Multiple Sclerosis is a chronic autoimmune neurodegenerative disorder of the central nervous system (CNS) that is characterized by inflammation, demyelination, and axonal injury leading to permeant disability. In the early stage of MS, inflammation is the primary driver of the disease progression. There remains an unmet need to develop high efficacy therapies with superior safety profiles to prevent the inflammation processes leading to disability. Herein, we describe the discovery of BIIB091, a structurally distinct orthosteric ATP competitive, reversible inhibitor that binds the BTK protein in a DFG-in confirmation designed to sequester Tyr-551, an important phosphorylation site on BTK, into an inactive conformation with excellent affinity. Preclinical studies demonstrated BIB091 to be a high potency molecule with good drug-like properties and a safety/tolerability profile suitable for clinical development as a highly selective, reversible BTKi for treating autoimmune diseases such as MS.
Next-generation Bruton's tyrosine kinase inhibitor BIIB091 selectively and potently inhibits B cell and Fc receptor signaling and downstream functions in B cells and myeloid cells
Clin Transl Immunology 2021 Jun 14;10(6):e1295.PMID:34141433DOI:10.1002/cti2.1295.

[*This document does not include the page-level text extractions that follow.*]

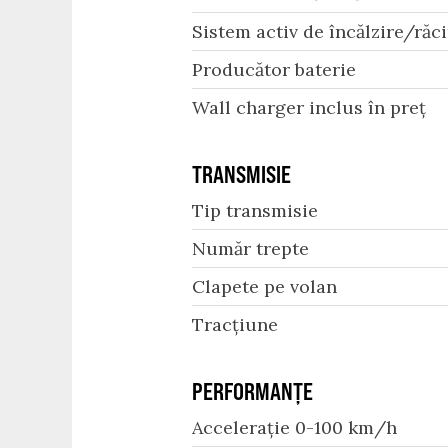
Sistem activ de încălzire/răci
Producător baterie
Wall charger inclus în preț
TRANSMISIE
Tip transmisie
Număr trepte
Clapete pe volan
Tracțiune
PERFORMANȚE
Accelerație 0-100 km/h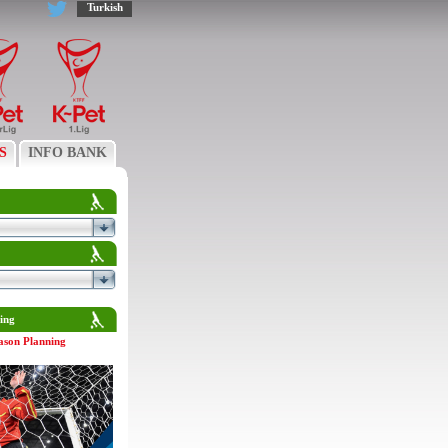
Turkish
S
INFO BANK
ing
ason Planning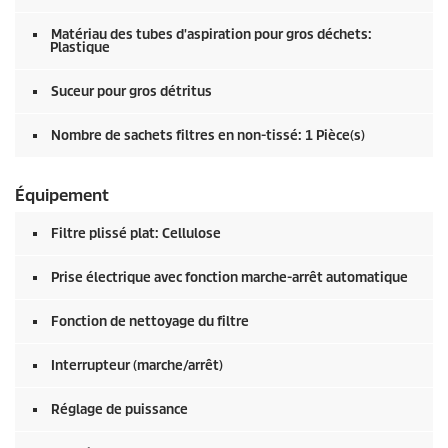
Matériau des tubes d'aspiration pour gros déchets:
Plastique
Suceur pour gros détritus
Nombre de sachets filtres en non-tissé: 1 Pièce(s)
Équipement
Filtre plissé plat: Cellulose
Prise électrique avec fonction marche-arrêt automatique
Fonction de nettoyage du filtre
Interrupteur (marche/arrêt)
Réglage de puissance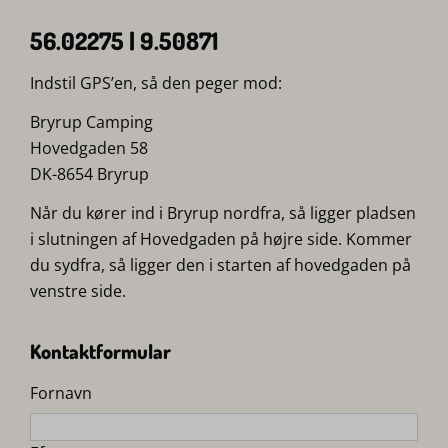
56.02275 | 9.50871
Indstil GPS’en, så den peger mod:
Bryrup Camping
Hovedgaden 58
DK-8654 Bryrup
Når du kører ind i Bryrup nordfra, så ligger pladsen
i slutningen af Hovedgaden på højre side. Kommer
du sydfra, så ligger den i starten af hovedgaden på
venstre side.
Kontaktformular
Fornavn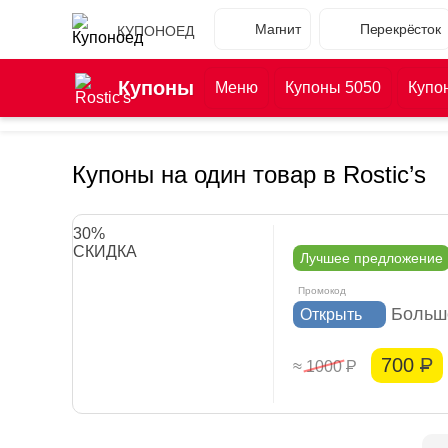
Магнит
Перекрёсток
КУПОНОЕД
Купоны
Меню
Купоны 5050
Купо
Купоны на один товар в Rostic’s
30%
СКИДКА
Лучшее предложение
Больш
Открыть
700
Р
≈ 1000
Р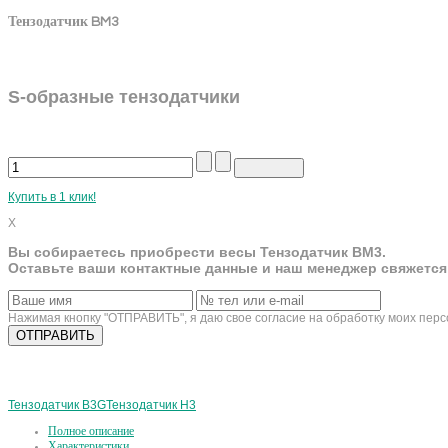
Тензодатчик BM3
S-образные тензодатчики
Купить в 1 клик!
X
Вы собираетесь приобрести весы Тензодатчик BM3.
Оставьте ваши контактные данные и наш менеджер свяжется
Нажимая кнопку "ОТПРАВИТЬ", я даю свое согласие на обработку моих пер
Тензодатчик B3G
Тензодатчик H3
Полное описание
Характеристики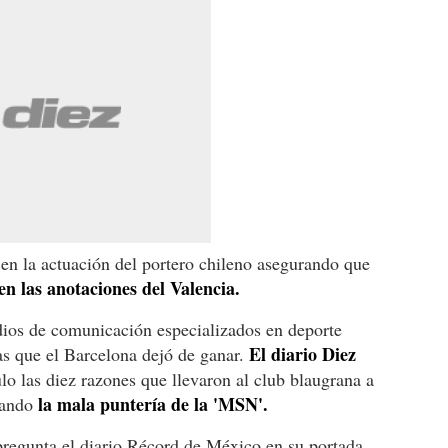
en la actuación del portero chileno asegurando que
en las anotaciones del Valencia.
ios de comunicación especializados en deporte
El diario Diez
las que el Barcelona dejó de ganar.
lo las diez razones que llevaron al club blaugrana a
la mala puntería de la 'MSN'.
zando
regunta el diario Récord de México en su portada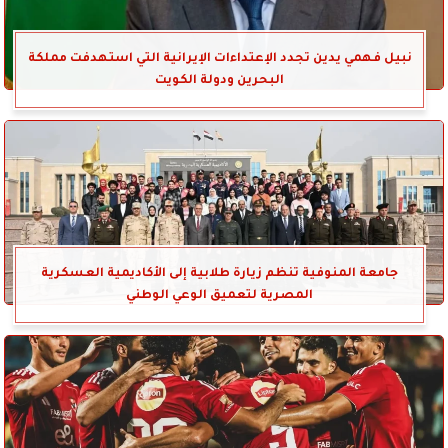
نبيل فهمي يدين تجدد الإعتداءات الإيرانية التي استهدفت مملكة
البحرين ودولة الكويت
جامعة المنوفية تنظم زيارة طلابية إلى الأكاديمية العسكرية
المصرية لتعميق الوعي الوطني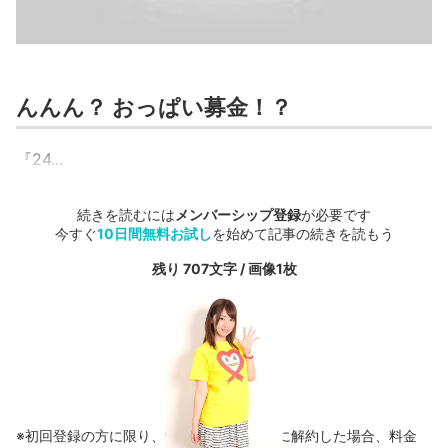
んんん？ おっぱい募金！？
『24...
続きを読むには
メンバーシップ登録
が必要です
今すぐ
10日間無料お試し
を始めて記事の続きを読もう
残り 707文字 / 画像1枚
※初回登録の方に限り、無料お試し期間中に解約した場合、料金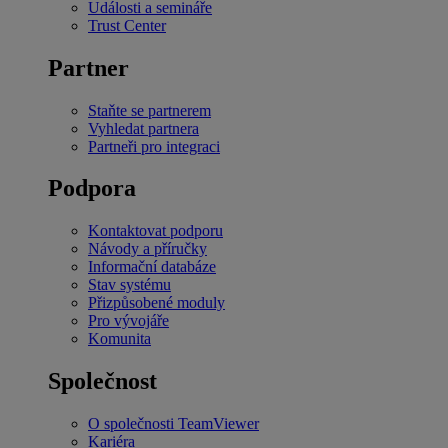
Události a semináře
Trust Center
Partner
Staňte se partnerem
Vyhledat partnera
Partneři pro integraci
Podpora
Kontaktovat podporu
Návody a příručky
Informační databáze
Stav systému
Přizpůsobené moduly
Pro vývojáře
Komunita
Společnost
O společnosti TeamViewer
Kariéra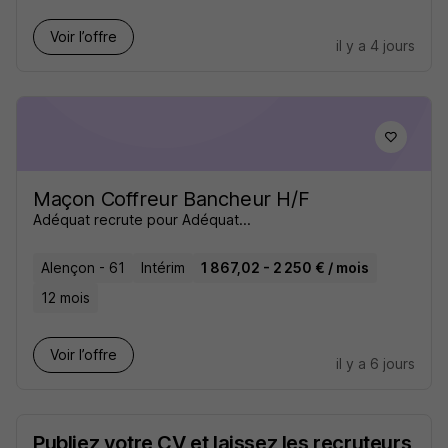
Voir l’offre
il y a 4 jours
Maçon Coffreur Bancheur H/F
Adéquat recrute pour Adéquat...
Alençon - 61
Intérim
1 867,02 - 2 250 € / mois
12 mois
Voir l’offre
il y a 6 jours
Publiez votre CV et laissez les recruteurs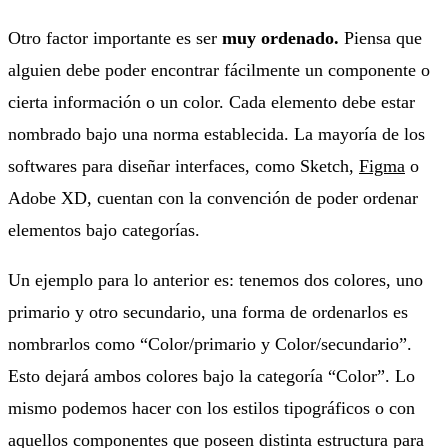
Otro factor importante es ser
muy ordenado.
Piensa que
alguien debe poder encontrar fácilmente un componente o
cierta información o un color. Cada elemento debe estar
nombrado bajo una norma establecida. La mayoría de los
softwares para diseñar interfaces, como Sketch,
Figma
o
Adobe XD, cuentan con la convención de poder ordenar
elementos bajo categorías.
Un ejemplo para lo anterior es: tenemos dos colores, uno
primario y otro secundario, una forma de ordenarlos es
nombrarlos como “Color/primario y Color/secundario”.
Esto dejará ambos colores bajo la categoría “Color”. Lo
mismo podemos hacer con los estilos tipográficos o con
aquellos componentes que poseen distinta estructura para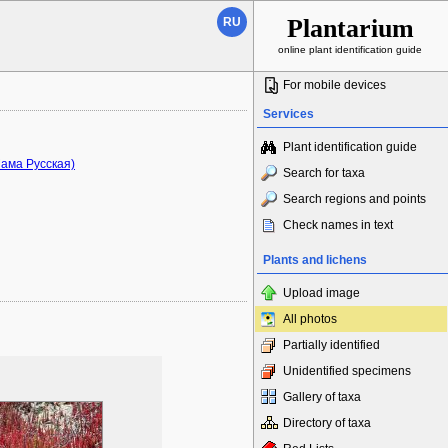
Plantarium
RU
online plant identification guide
For mobile devices
Services
Plant identification guide
ама Русская)
Search for taxa
Search regions and points
Check names in text
Plants and lichens
Upload image
All photos
Partially identified
Unidentified specimens
Gallery of taxa
Directory of taxa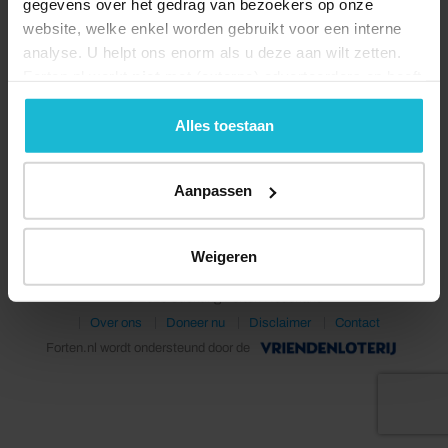
gegevens over het gedrag van bezoekers op onze
website, welke enkel worden gebruikt voor een interne
analyse. U helpt ons enorm als u deze aan wilt zetten.
Forten.nl werkt
niet
met (externe) adverteerders en heeft
geen commerciële doelstelling. U kunt deze cookies via
de knoppen accepteren, beheren of weigeren.
Alles toestaan
Deel dit
Aanpassen
Weigeren
© 2026 Stichting Forten Nederland
Over ons
Doneer nu
Disclaimer
Contact
Forten.nl wordt ondersteund door de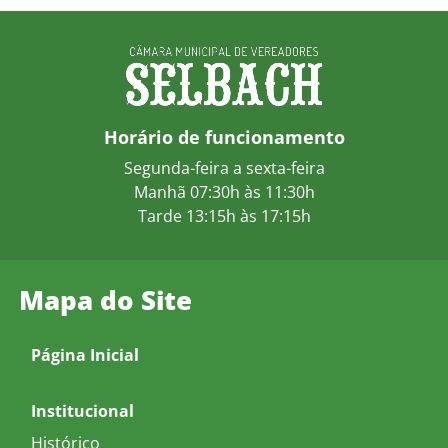
Horário de funcionamento
Segunda-feira a sexta-feira
Manhã 07:30h às 11:30h
Tarde 13:15h às 17:15h
Mapa do Site
Página Inicial
Institucional
Histórico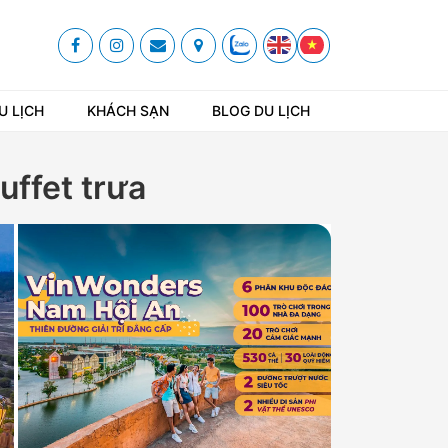
U LỊCH
KHÁCH SẠN
BLOG DU LỊCH
ffet trưa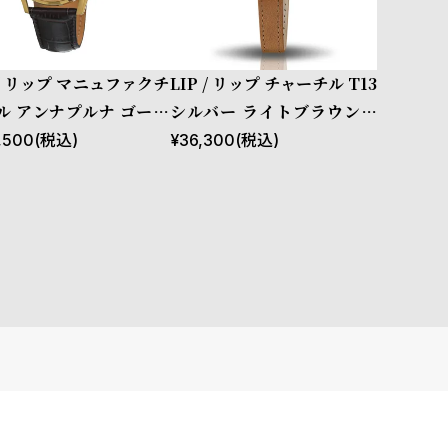
 / リップ マニュファクチ
LIP / リップ チャーチル T13
ル アンナプルナ ゴール
シルバー ライトブラウンレ
ダークブラウンレザース
ザー
,500
(税込)
¥
36,300
(税込)
ップ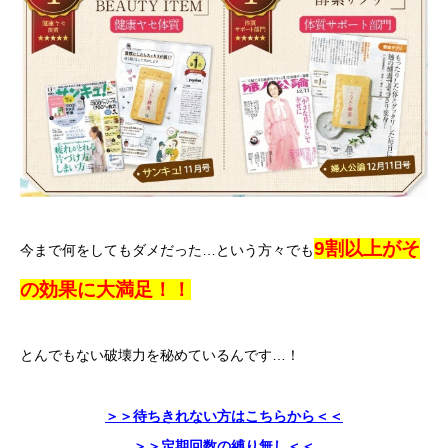
9割以上がそ
今まで何をしてもダメだった…という方々でも
の効果に大満足！！
とんでもない破壊力を秘めているんです…！
＞＞待ちきれない方はこちらから＜＜
＞＞定期回数の縛り無し＜＜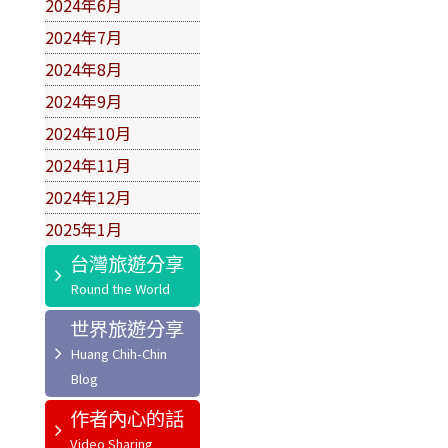
2024年6月
2024年7月
2024年8月
2024年9月
2024年10月
2024年11月
2024年12月
2025年1月
台灣旅遊分享
世界旅遊分享
作者內心的話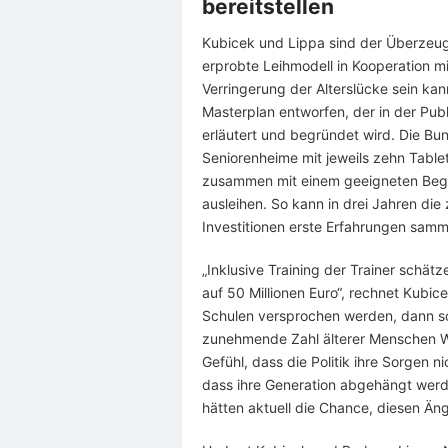
bereitstellen
Kubicek und Lippa sind der Überzeugu
erprobte Leihmodell in Kooperation mi
Verringerung der Alterslücke sein kan
Masterplan entworfen, der in der Pub
erläutert und begründet wird. Die Bu
Seniorenheime mit jeweils zehn Tablet
zusammen mit einem geeigneten Begl
ausleihen. So kann in drei Jahren di
Investitionen erste Erfahrungen sam
„Inklusive Training der Trainer schät
auf 50 Millionen Euro“, rechnet Kubicek
Schulen versprochen werden, dann sol
zunehmende Zahl älterer Menschen We
Gefühl, dass die Politik ihre Sorgen
dass ihre Generation abgehängt werde
hätten aktuell die Chance, diesen Ä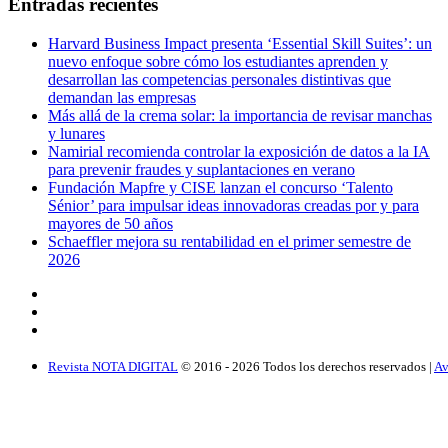
Entradas recientes
Harvard Business Impact presenta ‘Essential Skill Suites’: un
nuevo enfoque sobre cómo los estudiantes aprenden y
desarrollan las competencias personales distintivas que
demandan las empresas
Más allá de la crema solar: la importancia de revisar manchas
y lunares
Namirial recomienda controlar la exposición de datos a la IA
para prevenir fraudes y suplantaciones en verano
Fundación Mapfre y CISE lanzan el concurso ‘Talento
Sénior’ para impulsar ideas innovadoras creadas por y para
mayores de 50 años
Schaeffler mejora su rentabilidad en el primer semestre de
2026
Revista NOTA DIGITAL
© 2016 -
2026
Todos los derechos reservados |
Av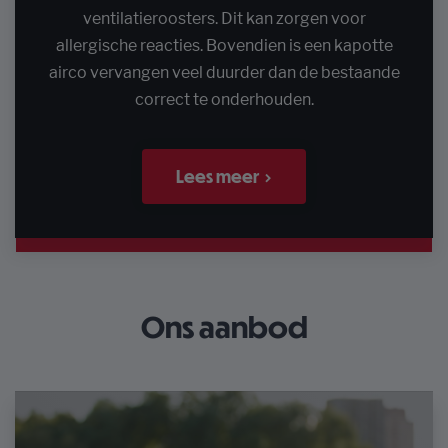
ventilatieroosters. Dit kan zorgen voor
allergische reacties. Bovendien is een kapotte
airco vervangen veel duurder dan de bestaande
correct te onderhouden.
Lees meer
Ons aanbod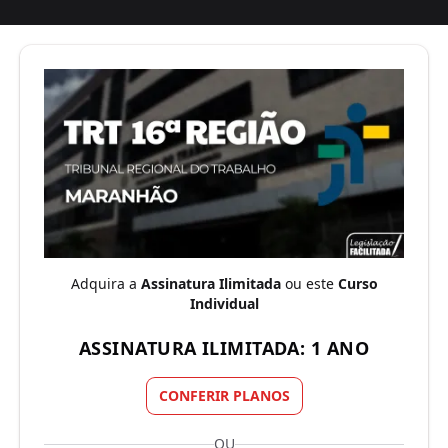
Adquira a
Assinatura Ilimitada
ou este
Curso
Individual
ASSINATURA ILIMITADA: 1 ANO
CONFERIR PLANOS
OU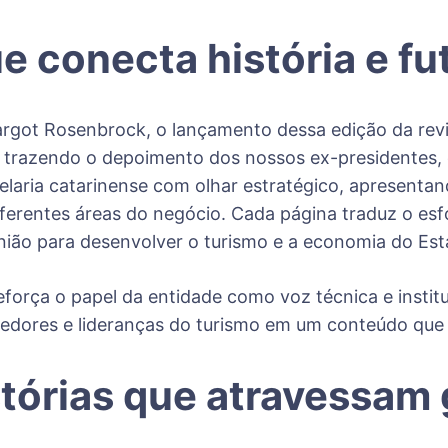
e conecta história e fu
rgot Rosenbrock, o lançamento dessa edição da revis
o trazendo o depoimento dos nossos ex-presidentes,
telaria catarinense com olhar estratégico, apresent
diferentes áreas do negócio. Cada página traduz o es
união para desenvolver o turismo e a economia do Es
orça o papel da entidade como voz técnica e instituc
edores e lideranças do turismo em um conteúdo que
tórias que atravessam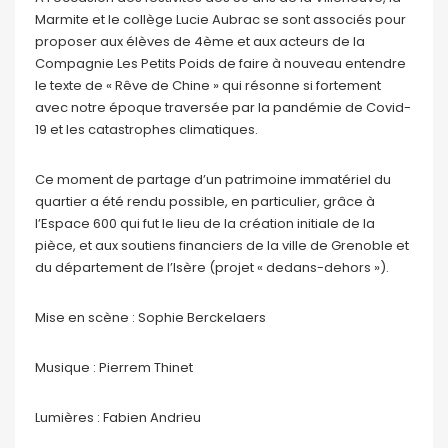
Marmite et le collège Lucie Aubrac se sont associés pour
proposer aux élèves de 4ème et aux acteurs de la
Compagnie Les Petits Poids de faire à nouveau entendre
le texte de « Rêve de Chine » qui résonne si fortement
avec notre époque traversée par la pandémie de Covid-
19 et les catastrophes climatiques.
Ce moment de partage d’un patrimoine immatériel du
quartier a été rendu possible, en particulier, grâce à
l’Espace 600 qui fut le lieu de la création initiale de la
pièce, et aux soutiens financiers de la ville de Grenoble et
du département de l’Isère (projet « dedans-dehors »).
Mise en scène : Sophie Berckelaers
Musique : Pierrem Thinet
Lumières : Fabien Andrieu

Objectives: Bruton's tyrosine kinase (BTK) plays a non-redundant signaling role downstream of the B-cell receptor (BCR) in B cells and the receptors for the Fc region of immunoglobulins (FcR) in myeloid cells. Here, we characterise BIIB091, a novel, potent, selective and reversible small-molecule inhibitor of BTK. Methods: BIIB091 was evaluated in vitro and in vivo in preclinical models and in phase 1 clinical trial. Results: In vitro, BIIB091 potently inhibited BTK-dependent proximal signaling and distal functional responses in both B cells and myeloid cells with IC50s ranging from 3 to 106 nm, including antigen presentation to T cells, a key mechanism of action thought to be underlying the efficacy of B cell-targeted therapeutics in multiple sclerosis. BIIB091 effectively sequestered tyrosine 551 in the kinase pocket by forming long-lived complexes with BTK with t 1/2 of more than 40 min, thereby preventing its phosphorylation by upstream kinases. As a key differentiating feature of BIIB091, this property explains the very potent whole blood IC50s of 87 and 106 nm observed with stimulated B cells and myeloid cells, respectively. In vivo, BIIB091 blocked B-cell activation, antibody production and germinal center differentiation. In phase 1 healthy volunteer trial, BIIB091 inhibited naïve and unswitched memory B-cell activation, with an in vivo IC50 of 55 nm and without significant impact on lymphoid or myeloid cell survival after 14 days of dosing. Conclusion: Pharmacodynamic results obtained in preclinical and early clinical settings support the advancement of BIIB091 in phase 2 clinical trials.